→ **WHAT NEEDS TO BE DONE**:
Out of the listing below, copy every line that carries the string "Finish".

━━━━━━━━━━━━━━━━

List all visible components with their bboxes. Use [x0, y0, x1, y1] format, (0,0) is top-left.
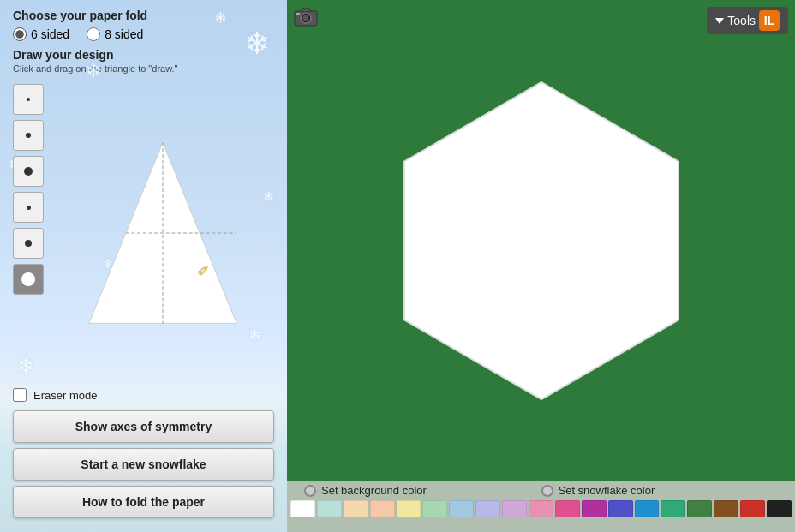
triangle-canvas[interactable]: ✏ ✏ ✏ — [51, 81, 274, 385]
swatch-13[interactable] — [635, 500, 660, 517]
bg-color-radio[interactable] — [304, 485, 316, 497]
swatch-11[interactable] — [582, 500, 607, 517]
radio-6sided-input[interactable] — [13, 27, 27, 41]
brush-xs[interactable] — [13, 84, 44, 115]
hexagon-snowflake-svg — [379, 61, 704, 421]
brush-lg-dot — [21, 272, 35, 286]
color-labels: Set background color Set snowflake color — [287, 481, 795, 500]
radio-6sided-label: 6 sided — [31, 27, 69, 41]
swatch-10[interactable] — [555, 500, 580, 517]
swatch-17[interactable] — [740, 500, 765, 517]
brush-md-dot — [24, 167, 33, 176]
swatch-2[interactable] — [344, 500, 368, 517]
snowflake-display — [287, 0, 795, 532]
draw-area: ✏ ✏ ✏ — [13, 81, 274, 385]
swatch-3[interactable] — [370, 500, 395, 517]
color-bar: Set background color Set snowflake color — [287, 481, 795, 532]
swatch-12[interactable] — [608, 500, 633, 517]
eraser-checkbox[interactable] — [13, 388, 27, 402]
radio-6sided[interactable]: 6 sided — [13, 27, 69, 41]
swatch-16[interactable] — [714, 500, 738, 517]
brush-sm[interactable] — [13, 120, 44, 151]
how-to-fold-button[interactable]: How to fold the paper — [13, 486, 274, 518]
swatch-6[interactable] — [449, 500, 474, 517]
left-panel: ❄ ❄ ❄ ❄ ❄ ❄ ❄ ❄ Choose your paper fold 6… — [0, 0, 287, 532]
bg-color-label[interactable]: Set background color — [304, 484, 541, 497]
new-snowflake-button[interactable]: Start a new snowflake — [13, 448, 274, 481]
snow-color-radio[interactable] — [541, 485, 553, 497]
fold-options: 6 sided 8 sided — [13, 27, 274, 41]
snow-color-text: Set snowflake color — [559, 484, 655, 497]
camera-icon[interactable] — [294, 7, 318, 31]
show-axes-button[interactable]: Show axes of symmetry — [13, 410, 274, 443]
brush-dot-sm-dot — [27, 206, 31, 210]
brush-sizes — [13, 81, 44, 385]
draw-title: Draw your design — [13, 48, 274, 62]
svg-marker-8 — [404, 82, 678, 399]
radio-8sided-label: 8 sided — [105, 27, 143, 41]
radio-8sided[interactable]: 8 sided — [87, 27, 143, 41]
tools-label: Tools — [727, 14, 756, 27]
svg-rect-6 — [302, 9, 310, 12]
radio-8sided-input[interactable] — [87, 27, 100, 41]
brush-dot-md-dot — [25, 240, 32, 247]
swatch-7[interactable] — [475, 500, 500, 517]
swatch-1[interactable] — [317, 500, 342, 517]
brush-sm-dot — [26, 133, 31, 138]
right-panel: Tools IL Set background color Set snowfl… — [287, 0, 795, 532]
snow-color-label[interactable]: Set snowflake color — [541, 484, 779, 497]
brush-lg[interactable] — [13, 264, 44, 295]
color-swatches — [287, 500, 795, 521]
brush-dot-md[interactable] — [13, 228, 44, 259]
swatch-8[interactable] — [502, 500, 527, 517]
tools-dropdown-icon — [715, 18, 724, 24]
svg-point-5 — [303, 15, 309, 21]
swatch-9[interactable] — [529, 500, 553, 517]
triangle-svg: ✏ ✏ ✏ — [77, 134, 248, 332]
fold-title: Choose your paper fold — [13, 9, 274, 22]
svg-rect-7 — [296, 13, 300, 15]
swatch-5[interactable] — [422, 500, 447, 517]
brush-xs-dot — [27, 98, 30, 101]
tools-logo-icon: IL — [759, 10, 780, 31]
eraser-label: Eraser mode — [33, 389, 97, 402]
eraser-row: Eraser mode — [13, 388, 274, 402]
swatch-15[interactable] — [687, 500, 712, 517]
tools-button[interactable]: Tools IL — [707, 7, 788, 34]
swatch-14[interactable] — [661, 500, 685, 517]
swatch-0[interactable] — [290, 500, 315, 517]
draw-subtitle: Click and drag on the triangle to "draw.… — [13, 63, 274, 74]
brush-md[interactable] — [13, 156, 44, 187]
brush-dot-sm[interactable] — [13, 192, 44, 223]
swatch-4[interactable] — [397, 500, 421, 517]
bg-color-text: Set background color — [321, 484, 427, 497]
swatch-18[interactable] — [767, 500, 792, 517]
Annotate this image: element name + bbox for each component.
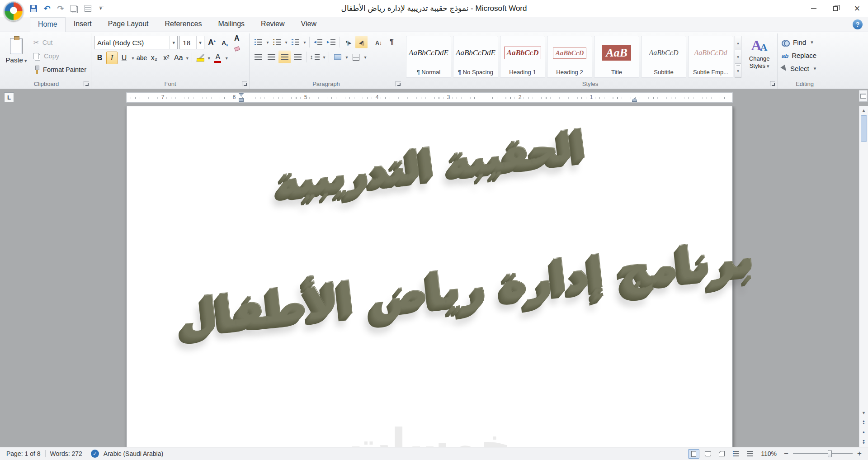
style-title[interactable]: AaB Title (594, 36, 639, 78)
full-screen-reading-view-button[interactable] (702, 449, 713, 459)
highlight-dropdown-icon[interactable] (207, 52, 211, 64)
right-to-left-button[interactable] (355, 36, 368, 48)
draw-table-button[interactable] (82, 3, 93, 14)
style-normal[interactable]: AaBbCcDdE ¶ Normal (406, 36, 451, 78)
scroll-down-button[interactable] (859, 408, 868, 417)
styles-dialog-launcher[interactable] (770, 81, 775, 86)
hanging-indent-marker[interactable] (239, 98, 244, 102)
numbering-dropdown-icon[interactable] (284, 36, 288, 48)
select-button[interactable]: Select (780, 62, 829, 75)
show-hide-paragraph-button[interactable] (386, 36, 398, 48)
select-browse-object-button[interactable] (859, 427, 868, 437)
scrollbar-thumb[interactable] (861, 115, 867, 142)
bold-button[interactable]: B (94, 52, 105, 64)
font-name-dropdown-icon[interactable] (170, 36, 177, 49)
web-layout-view-button[interactable] (716, 449, 727, 459)
tab-mailings[interactable]: Mailings (210, 17, 253, 32)
outline-view-button[interactable] (730, 449, 741, 459)
cut-button[interactable]: Cut (32, 37, 88, 48)
font-size-combo[interactable]: 18 (179, 36, 204, 49)
minimize-button[interactable] (803, 0, 825, 17)
tab-home[interactable]: Home (30, 17, 66, 32)
zoom-level[interactable]: 110% (758, 450, 779, 457)
restore-button[interactable] (825, 0, 846, 17)
bullets-button[interactable] (252, 36, 264, 48)
save-button[interactable] (28, 3, 39, 14)
undo-button[interactable] (42, 3, 52, 14)
right-indent-marker[interactable] (632, 98, 637, 102)
previous-page-button[interactable] (859, 417, 868, 427)
shading-dropdown-icon[interactable] (344, 51, 349, 63)
align-center-button[interactable] (265, 51, 278, 63)
sort-button[interactable] (373, 36, 385, 48)
style-subtle-emphasis[interactable]: AaBbCcDd Subtle Emp... (688, 36, 733, 78)
clear-formatting-button[interactable] (232, 36, 246, 49)
grow-font-button[interactable] (206, 36, 217, 49)
document-page[interactable]: الحقيبة التدريبية برنامج إدارة رياض الأط… (126, 106, 733, 447)
draft-view-button[interactable] (744, 449, 755, 459)
numbering-button[interactable] (271, 36, 283, 48)
vertical-scrollbar[interactable] (859, 106, 868, 447)
word-count[interactable]: Words: 272 (46, 450, 87, 457)
line-spacing-dropdown-icon[interactable] (322, 51, 326, 63)
bullets-dropdown-icon[interactable] (265, 36, 270, 48)
gallery-scroll-down-button[interactable] (735, 50, 741, 64)
language-indicator[interactable]: Arabic (Saudi Arabia) (99, 450, 168, 457)
copy-button[interactable]: Copy (32, 50, 88, 62)
subscript-button[interactable]: x₂ (148, 52, 160, 64)
scroll-up-button[interactable] (859, 106, 868, 114)
find-button[interactable]: Find (780, 36, 829, 49)
replace-button[interactable]: Replace (780, 49, 829, 62)
strikethrough-button[interactable]: abe (136, 52, 147, 64)
view-ruler-toggle-button[interactable] (859, 90, 868, 102)
italic-button[interactable]: I (106, 52, 118, 64)
style-heading-2[interactable]: AaBbCcD Heading 2 (547, 36, 592, 78)
close-button[interactable] (846, 0, 868, 17)
zoom-slider[interactable] (793, 453, 853, 454)
redo-button[interactable] (55, 3, 66, 14)
zoom-slider-thumb[interactable] (828, 450, 832, 457)
shading-button[interactable] (331, 51, 344, 63)
underline-dropdown-icon[interactable] (131, 52, 135, 64)
print-layout-view-button[interactable] (688, 449, 699, 459)
change-case-button[interactable]: Aa (173, 52, 184, 64)
font-color-dropdown-icon[interactable] (224, 52, 229, 64)
tab-insert[interactable]: Insert (66, 17, 100, 32)
left-to-right-button[interactable] (342, 36, 354, 48)
gallery-more-button[interactable] (735, 64, 741, 78)
multilevel-list-button[interactable] (289, 36, 302, 48)
style-no-spacing[interactable]: AaBbCcDdE ¶ No Spacing (453, 36, 498, 78)
superscript-button[interactable]: x² (160, 52, 172, 64)
multilevel-dropdown-icon[interactable] (302, 36, 307, 48)
change-case-dropdown-icon[interactable] (185, 52, 189, 64)
page-indicator[interactable]: Page: 1 of 8 (2, 450, 45, 457)
tab-stop-selector[interactable] (4, 92, 14, 102)
underline-button[interactable]: U (118, 52, 130, 64)
borders-dropdown-icon[interactable] (363, 51, 368, 63)
align-left-button[interactable] (252, 51, 264, 63)
style-subtitle[interactable]: AaBbCcD Subtitle (641, 36, 686, 78)
tab-references[interactable]: References (157, 17, 210, 32)
print-preview-button[interactable] (69, 3, 80, 14)
line-spacing-button[interactable] (309, 51, 321, 63)
help-button[interactable] (853, 19, 863, 29)
font-name-combo[interactable]: Arial (Body CS) (94, 36, 178, 49)
zoom-in-button[interactable]: + (855, 449, 863, 458)
gallery-scroll-up-button[interactable] (735, 36, 741, 50)
next-page-button[interactable] (859, 437, 868, 447)
customize-quick-access-button[interactable] (96, 3, 107, 14)
font-size-dropdown-icon[interactable] (196, 36, 204, 49)
paste-button[interactable]: Paste (5, 36, 28, 76)
wordart-subtitle[interactable]: برنامج إدارة رياض الأطفال (178, 230, 757, 341)
borders-button[interactable] (350, 51, 362, 63)
wordart-title[interactable]: الحقيبة التدريبية (274, 121, 589, 204)
proofing-status-icon[interactable] (91, 450, 99, 458)
font-dialog-launcher[interactable] (242, 81, 247, 86)
office-button[interactable] (4, 1, 24, 21)
horizontal-ruler[interactable]: 7 6 5 4 3 2 1 (126, 92, 733, 103)
format-painter-button[interactable]: Format Painter (32, 64, 88, 76)
clipboard-dialog-launcher[interactable] (84, 81, 89, 86)
paragraph-dialog-launcher[interactable] (396, 81, 401, 86)
tab-view[interactable]: View (293, 17, 325, 32)
font-color-button[interactable]: A (212, 52, 223, 64)
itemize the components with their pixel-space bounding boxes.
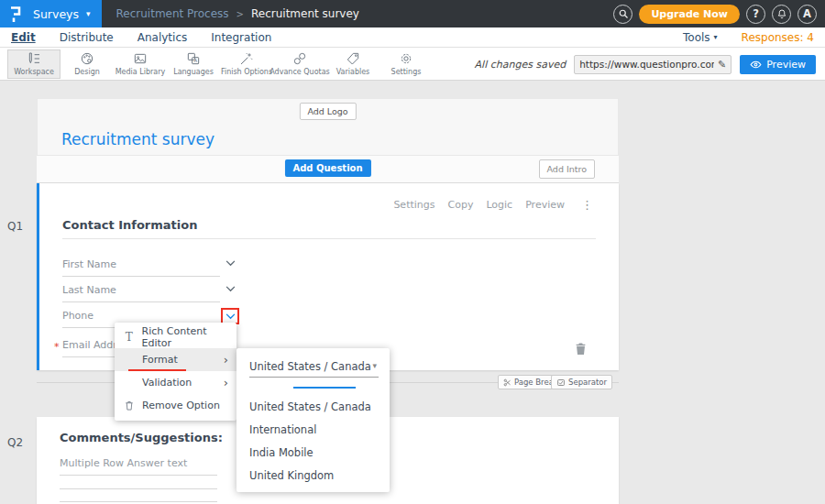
field-last-name-dropdown[interactable] — [226, 286, 236, 292]
toolbar-item-label: Design — [74, 68, 100, 76]
preview-button-label: Preview — [766, 59, 806, 71]
select-underline — [249, 377, 379, 378]
required-asterisk: * — [54, 341, 60, 353]
tab-analytics[interactable]: Analytics — [138, 31, 188, 44]
avatar[interactable]: A — [798, 5, 817, 24]
field-phone-dropdown[interactable] — [226, 313, 236, 320]
toolbar-item-label: Settings — [391, 68, 422, 76]
add-logo-button[interactable]: Add Logo — [299, 103, 356, 120]
questionpro-logo-icon — [6, 3, 26, 25]
question-preview-link[interactable]: Preview — [525, 199, 565, 211]
breadcrumb-separator: > — [236, 9, 244, 19]
tools-menu[interactable]: Tools ▾ — [683, 31, 718, 44]
toolbar-item-media-library[interactable]: Media Library — [114, 49, 167, 79]
format-select-value[interactable]: United States / Canada — [249, 360, 379, 373]
toolbar-item-label: Advance Quotas — [270, 68, 329, 76]
workspace-icon — [27, 51, 41, 66]
format-option-india-mobile[interactable]: India Mobile — [249, 446, 314, 459]
menu-item-label: Rich Content Editor — [142, 325, 236, 349]
tab-edit[interactable]: Edit — [11, 31, 36, 44]
search-icon — [618, 8, 629, 19]
select-caret-icon[interactable]: ▾ — [372, 361, 377, 370]
multirow-answer-placeholder[interactable]: Multiple Row Answer text — [60, 457, 217, 476]
toolbar-item-finish-options[interactable]: Finish Options — [220, 49, 273, 79]
format-option-us-canada[interactable]: United States / Canada — [249, 400, 371, 413]
translate-icon: A — [186, 51, 201, 66]
tab-integration[interactable]: Integration — [211, 31, 271, 44]
toolbar-item-design[interactable]: Design — [60, 49, 114, 79]
question-title-q1[interactable]: Contact Information — [62, 218, 197, 232]
gear-icon — [399, 51, 413, 66]
menu-item-format[interactable]: Format › — [115, 348, 236, 371]
magic-wand-icon — [239, 51, 254, 66]
menu-item-rich-content-editor[interactable]: T Rich Content Editor — [115, 325, 236, 348]
bell-icon — [776, 8, 787, 19]
chevron-down-icon — [226, 313, 236, 320]
submenu-chevron-icon: › — [224, 356, 228, 365]
tab-distribute[interactable]: Distribute — [60, 31, 114, 44]
image-icon — [133, 51, 148, 66]
more-options-icon[interactable]: ⋮ — [581, 198, 593, 212]
menu-item-remove-option[interactable]: Remove Option — [115, 394, 236, 417]
format-option-international[interactable]: International — [249, 423, 316, 436]
field-last-name[interactable]: Last Name — [62, 284, 220, 302]
question-number-q1: Q1 — [7, 220, 23, 233]
phone-format-panel: United States / Canada ▾ United States /… — [236, 348, 390, 492]
toolbar-right: All changes saved https://www.questionpr… — [475, 48, 816, 81]
toolbar-item-languages[interactable]: A Languages — [167, 49, 220, 79]
add-intro-button[interactable]: Add Intro — [539, 159, 595, 179]
survey-title[interactable]: Recruitment survey — [61, 130, 214, 148]
active-indicator-bar — [293, 387, 356, 389]
search-button[interactable] — [613, 5, 632, 24]
breadcrumb-folder[interactable]: Recruitment Process — [116, 7, 229, 20]
trash-icon — [123, 400, 136, 411]
question-title-q2[interactable]: Comments/Suggestions: — [60, 431, 223, 444]
toolbar-item-label: Finish Options — [221, 68, 272, 76]
answer-line[interactable] — [60, 501, 217, 502]
surveys-menu-label: Surveys — [33, 7, 79, 21]
links-icon — [292, 51, 307, 66]
menu-item-validation[interactable]: Validation › — [115, 371, 236, 394]
chevron-down-icon — [226, 260, 236, 267]
help-button[interactable]: ? — [746, 5, 765, 24]
question-title-rule — [62, 238, 596, 239]
toolbar-item-advance-quotas[interactable]: Advance Quotas — [273, 49, 326, 79]
question-number-q2: Q2 — [7, 436, 23, 449]
trash-icon — [575, 342, 587, 356]
separator-label: Separator — [568, 378, 607, 387]
preview-button[interactable]: Preview — [740, 55, 816, 74]
top-app-bar: Surveys ▾ Recruitment Process > Recruitm… — [0, 0, 825, 27]
upgrade-now-button[interactable]: Upgrade Now — [639, 5, 740, 24]
surveys-menu[interactable]: Surveys ▾ — [0, 0, 102, 27]
tools-label: Tools — [683, 31, 710, 44]
toolbar-item-variables[interactable]: Variables — [326, 49, 380, 79]
annotation-red-underline — [128, 369, 186, 371]
field-first-name[interactable]: First Name — [62, 258, 220, 277]
edit-url-icon[interactable]: ✎ — [718, 59, 726, 71]
question-logic-link[interactable]: Logic — [486, 199, 512, 211]
question-copy-link[interactable]: Copy — [448, 199, 474, 211]
toolbar-item-workspace[interactable]: Workspace — [7, 49, 60, 79]
answer-line[interactable] — [60, 488, 217, 489]
topbar-actions: Upgrade Now ? A — [613, 5, 825, 24]
notifications-button[interactable] — [772, 5, 791, 24]
question-actions: Settings Copy Logic Preview ⋮ — [393, 198, 593, 212]
delete-question-button[interactable] — [575, 342, 587, 356]
field-first-name-dropdown[interactable] — [226, 260, 236, 267]
svg-text:A: A — [193, 58, 197, 63]
text-format-icon: T — [123, 331, 136, 344]
format-option-united-kingdom[interactable]: United Kingdom — [249, 469, 334, 482]
question-settings-link[interactable]: Settings — [393, 199, 434, 211]
toolbar-item-settings[interactable]: Settings — [380, 49, 433, 79]
toolbar-item-label: Languages — [173, 68, 214, 76]
nav-right: Tools ▾ Responses: 4 — [683, 31, 814, 44]
autosave-status: All changes saved — [475, 59, 566, 71]
questionpro-survey-editor: Surveys ▾ Recruitment Process > Recruitm… — [0, 0, 825, 504]
separator-button[interactable]: Separator — [551, 375, 612, 389]
tag-icon — [346, 51, 360, 66]
toolbar-item-label: Media Library — [116, 68, 166, 76]
responses-count[interactable]: Responses: 4 — [742, 31, 814, 44]
add-question-button[interactable]: Add Question — [284, 159, 370, 177]
editor-toolbar: Workspace Design Media Library A Languag… — [0, 48, 825, 81]
survey-url-field[interactable]: https://www.questionpro.com/t/APNrFZ ✎ — [574, 55, 732, 74]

━━━━━━━━━━━━━━━━

→ **ANSWER SECTION**:
toolbar-item-finish-options[interactable]: Finish Options — [220, 49, 273, 79]
toolbar-item-label: Finish Options — [221, 68, 272, 76]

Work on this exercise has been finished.